Input material:
□ □ □ □ □

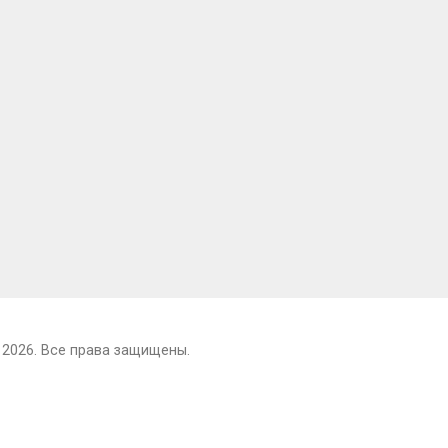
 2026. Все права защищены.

□ □ □ □ □

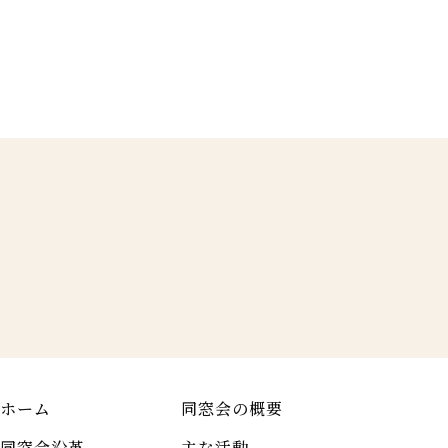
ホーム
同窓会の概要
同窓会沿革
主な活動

□ □ □ □ □

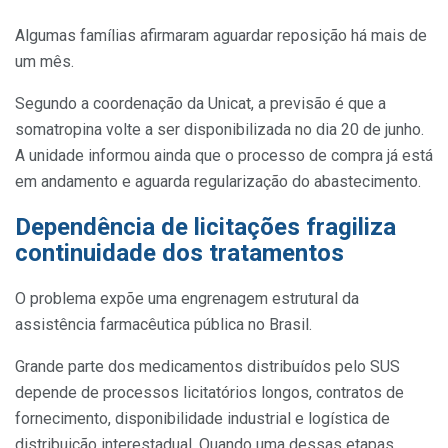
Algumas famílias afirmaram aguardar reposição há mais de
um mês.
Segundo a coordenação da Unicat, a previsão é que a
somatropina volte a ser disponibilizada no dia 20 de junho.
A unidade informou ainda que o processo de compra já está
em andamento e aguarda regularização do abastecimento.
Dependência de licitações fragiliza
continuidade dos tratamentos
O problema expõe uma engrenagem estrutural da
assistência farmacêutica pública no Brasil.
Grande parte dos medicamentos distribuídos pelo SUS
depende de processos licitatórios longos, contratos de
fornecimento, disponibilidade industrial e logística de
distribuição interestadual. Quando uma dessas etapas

□ □ □ □ □

What is needed: Once you reach the line with "somatropina volte a" in the data above, copy it and every line after it exactly, up to and including the line with "distribuição interestadual. Quando".

Task output:
somatropina volte a ser disponibilizada no dia 20 de junho.
A unidade informou ainda que o processo de compra já está
em andamento e aguarda regularização do abastecimento.
Dependência de licitações fragiliza
continuidade dos tratamentos
O problema expõe uma engrenagem estrutural da
assistência farmacêutica pública no Brasil.
Grande parte dos medicamentos distribuídos pelo SUS
depende de processos licitatórios longos, contratos de
fornecimento, disponibilidade industrial e logística de
distribuição interestadual. Quando uma dessas etapas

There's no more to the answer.